Andhra Pradesh Coordination Committee of Communist Revolutionaries (APCCCR) was a leftist split from the Communist Party of India (Marxist) (CPI(M)) in the Indian state of Andhra Pradesh. The leader of the group was T. Nagi Reddy, who was a member of the legislative assembly in AP at the time. Other leading figures were D.V. Rao, Chandra Pulla Reddy and Kolla Venkaiah. Both Reddy and Rao had been active in the Telangana armed struggle, and Rao had formulated the "Andhra Thesis" of the Communist Party of India (CPI).

APCCCR split from CPI(M) after the CPI(M) Burdwan plenum in April 1968. When APCCCR split from CPI(M) 11 of 14 district committees of CPI(M) in Andhra Pradesh sided with APCCCR. Around 60% of the CPI(M) membership in the state, 8000 people (according to an estimate made by CPI(M) leader P. Sundarayya), went over to the T. Nagi Reddy group. They were also able to win over the CPI(M) publication Janashakti.

APCCCR was affiliated to the All India Coordination Committee of Communist Revolutionaries (AICCCR), but the group got expelled due to political differences. APCCCR advocated a mass line, whereas AICCCR denounced work in trade unions as "economism". APCCCR saw the issue of participating or boycotting elections as a tactical issue, whereas AICCCR saw as a strategic one. AICCCR accused APCCCR of lack of loyalty towards the Chinese Communist Party.

After the expulsion of APCCCR from AICCCR, AICCCR rapidly reorganized an Andhra branch, mainly drawing support from the Srikakulam region. The Srikakulam District Committee of APCCCR joined Communist Party of India (Marxist-Leninist) (CPI(ML)).

APCCCR launched limited armed struggles in Warangal, Khammam, Karimnagar, Nalgonda, East Godavari, etc.. APCCCR favoured combining mass movements and armed struggle, and opposed the annihilation line of CPI(ML).

In April 1969 APCCCR issued a resolution called "Boycott Panchayat Elections - Establishing Village Soviets".

In December 1969 six out nine State Committee members of APCCCR were arrested at a hotel in Madras, among them T. Nagi Reddy and D.V. Rao. The arrests were a heavy blow for the organization. In July 1970 a new state committee led by Chandra Pulla Reddy was created.
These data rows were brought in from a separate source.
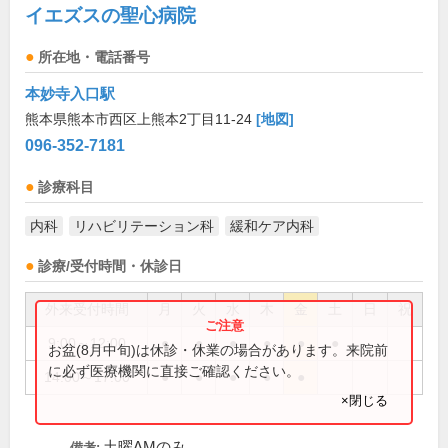
イエズスの聖心病院
所在地・電話番号
本妙寺入口駅
熊本県熊本市西区上熊本2丁目11-24
[地図]
096-352-7181
診療科目
内科
リハビリテーション科
緩和ケア内科
診療/受付時間・休診日
外来受付時間
月
火
水
木
金
土
日
祝
9:00～12:00
●
●
●
●
●
●
お盆(8月中旬)は休診・休業の場合があります。来院前
に必ず医療機関に直接ご確認ください。
14:00～17:00
●
●
●
●
●
×閉じる
土曜AMのみ
備考: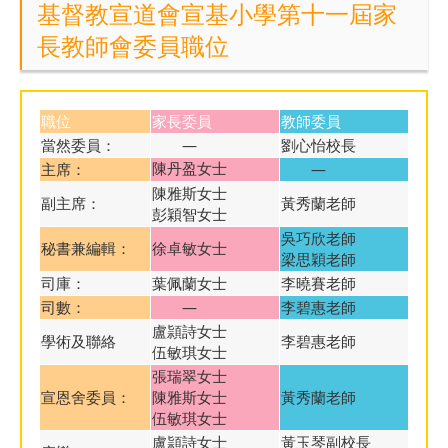
基督教宣道會宣基小學第十一屆家
長教師會委員職位
職位
家長委員
教師委員
當然委員：
—
劉心怡校長
主席：
—
陳丹盈女士
陳雅斯女士
副主席：
黃秀蘭老師
彭穎智女士
吳巧欣老師
秘書兼編輯：
徐卓敏女士
梁思穎老師
司庫：
葉佩蘭女士
李曉賽老師
司數：
—
李碧惠老師
盧頴詩女士
學術及聯絡
李碧惠老師
伍敏琪女士
張瑞翠女士
宣恩舍委員：
陳雅斯女士
黃秀蘭老師
伍敏琪女士
盧頴詩女士
黃玉琴副校長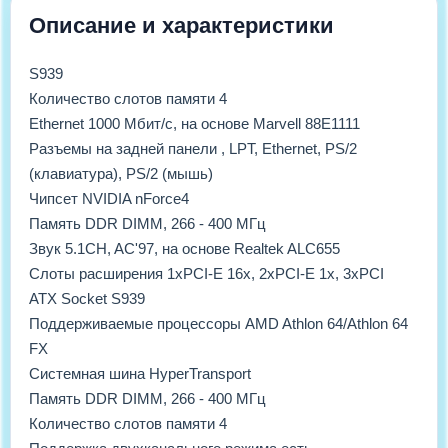
Описание и характеристики
S939
Количество слотов памяти 4
Ethernet 1000 Мбит/с, на основе Marvell 88E1111
Разъемы на задней панели , LPT, Ethernet, PS/2
(клавиатура), PS/2 (мышь)
Чипсет NVIDIA nForce4
Память DDR DIMM, 266 - 400 МГц
Звук 5.1CH, AC'97, на основе Realtek ALC655
Слоты расширения 1xPCI-E 16x, 2xPCI-E 1x, 3xPCI
ATX Socket S939
Поддерживаемые процессоры AMD Athlon 64/Athlon 64
FX
Системная шина HyperTransport
Память DDR DIMM, 266 - 400 МГц
Количество слотов памяти 4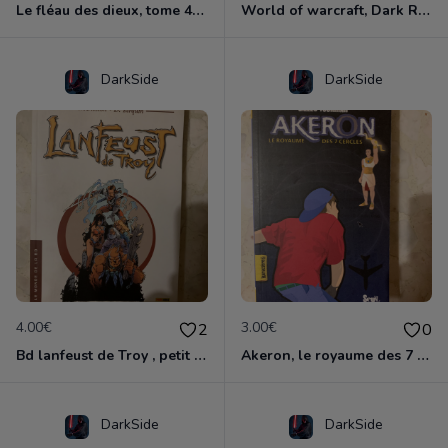
Le fléau des dieux, tome 4 , vae victis
World of warcraft, Dark Riders tome 1
DarkSide
DarkSide
4.00€
3.00€
2
0
Bd lanfeust de Troy , petit format
Akeron, le royaume des 7 cercles
DarkSide
DarkSide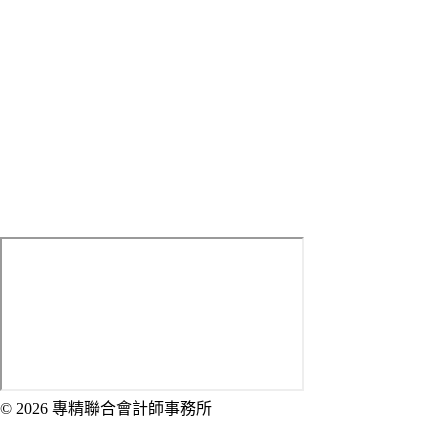
Tell：
(02) 2314-7699 #9
Fax：(02) 2314-7626
Mobile：
0933-059-392
LINE ID：
sed0226
E-mail：
[email protected]
Address：
100 臺北市中正區武昌街一段1-2號5樓
© 2026 專精聯合會計師事務所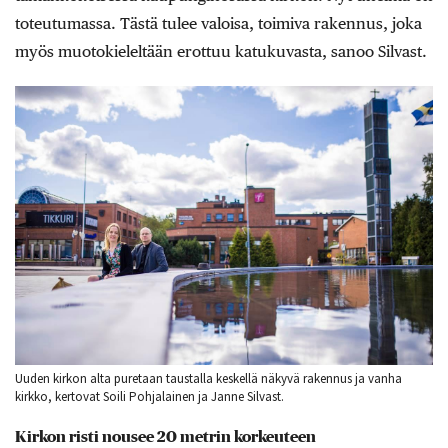
toteutumassa. Tästä tulee valoisa, toimiva rakennus, joka
myös muotokieleltään erottuu katukuvasta, sanoo Silvast.
Uuden kirkon alta puretaan taustalla keskellä näkyvä rakennus ja vanha
kirkko, kertovat Soili Pohjalainen ja Janne Silvast.
Kirkon risti nousee 20 metrin korkeuteen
APCCCR was later renamed as Andhra Pradesh Committee of Communist Revolutionaries (alt. Andhra Pradesh Revolutionary Communist Committee).

In 1971 APCCR suffered a severe split, with the Chandra Pulla Reddy-led group leaving the party. This group also used the name APCCR. This group merged with the Provisional Central Committee, Communist Party of India (Marxist-Leninist) of Satayanarayan Singh in 1973.

In 1975 APCCR formed Unity Centre of Communist Revolutionaries of India (Marxist-Leninist) together with Northern Zone Committee Revolutionary Communist Unity Centre (Marxist-Leninist), West Bengal Communist Unity Centre and West Bengal Co-ordination Committee of Revolutionaries (WBCCR).